--- Your task ---
Using the records provided below, locate and copy each line that contains the word "King".

--- Record excerpts ---
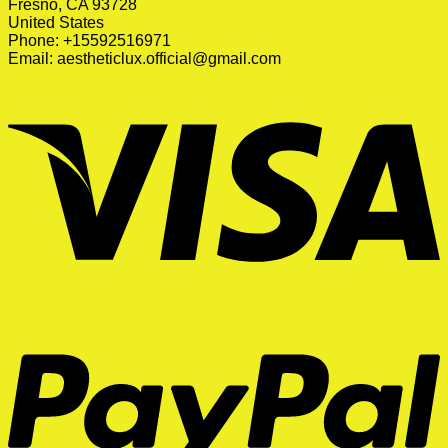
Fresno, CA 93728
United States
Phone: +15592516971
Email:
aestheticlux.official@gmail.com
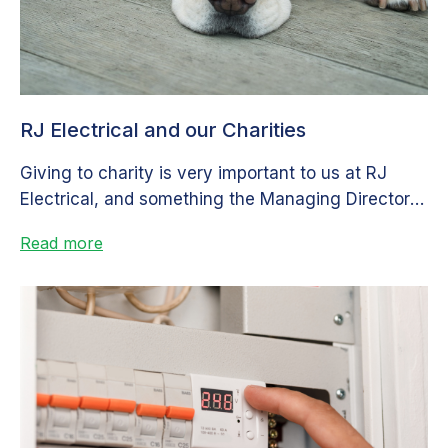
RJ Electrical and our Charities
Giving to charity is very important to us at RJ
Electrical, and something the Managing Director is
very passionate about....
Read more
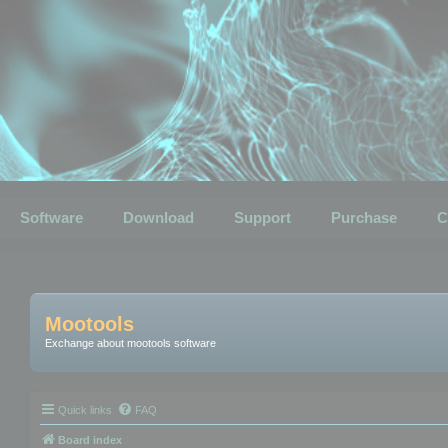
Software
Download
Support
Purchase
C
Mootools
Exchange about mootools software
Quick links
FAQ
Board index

---

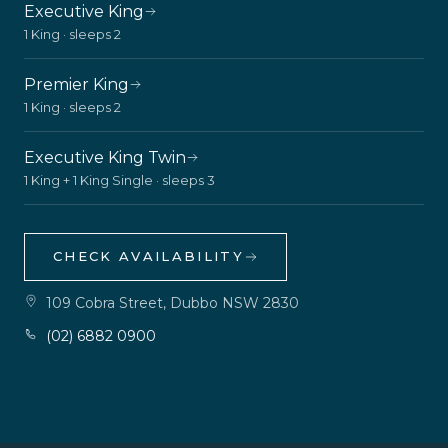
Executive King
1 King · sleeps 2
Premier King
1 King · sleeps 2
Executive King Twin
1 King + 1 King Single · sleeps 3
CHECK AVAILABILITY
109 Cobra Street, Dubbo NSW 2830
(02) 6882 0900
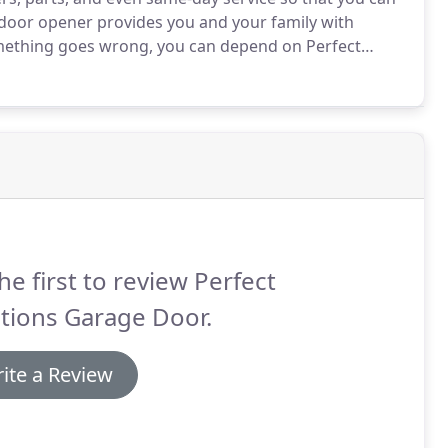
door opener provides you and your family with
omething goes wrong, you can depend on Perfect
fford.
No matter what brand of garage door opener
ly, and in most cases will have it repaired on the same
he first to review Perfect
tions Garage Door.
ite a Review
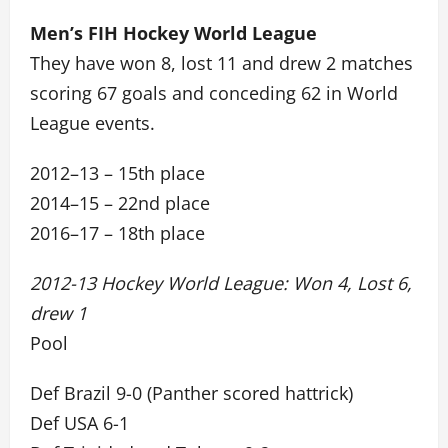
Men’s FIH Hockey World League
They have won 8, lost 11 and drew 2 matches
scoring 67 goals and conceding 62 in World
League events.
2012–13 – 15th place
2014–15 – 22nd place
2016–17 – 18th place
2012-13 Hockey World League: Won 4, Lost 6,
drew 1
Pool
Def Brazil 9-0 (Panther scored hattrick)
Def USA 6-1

--

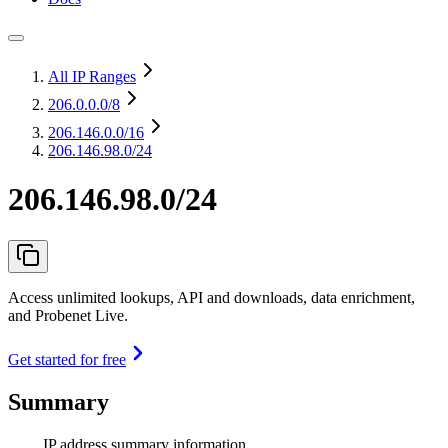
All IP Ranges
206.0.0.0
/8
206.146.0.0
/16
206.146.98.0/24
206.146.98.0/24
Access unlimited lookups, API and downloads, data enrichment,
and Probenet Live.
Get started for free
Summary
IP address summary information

--- Answer section ---
Executive King
1 King · sleeps 2
Premier King
1 King · sleeps 2
Executive King Twin
1 King + 1 King Single · sleeps 3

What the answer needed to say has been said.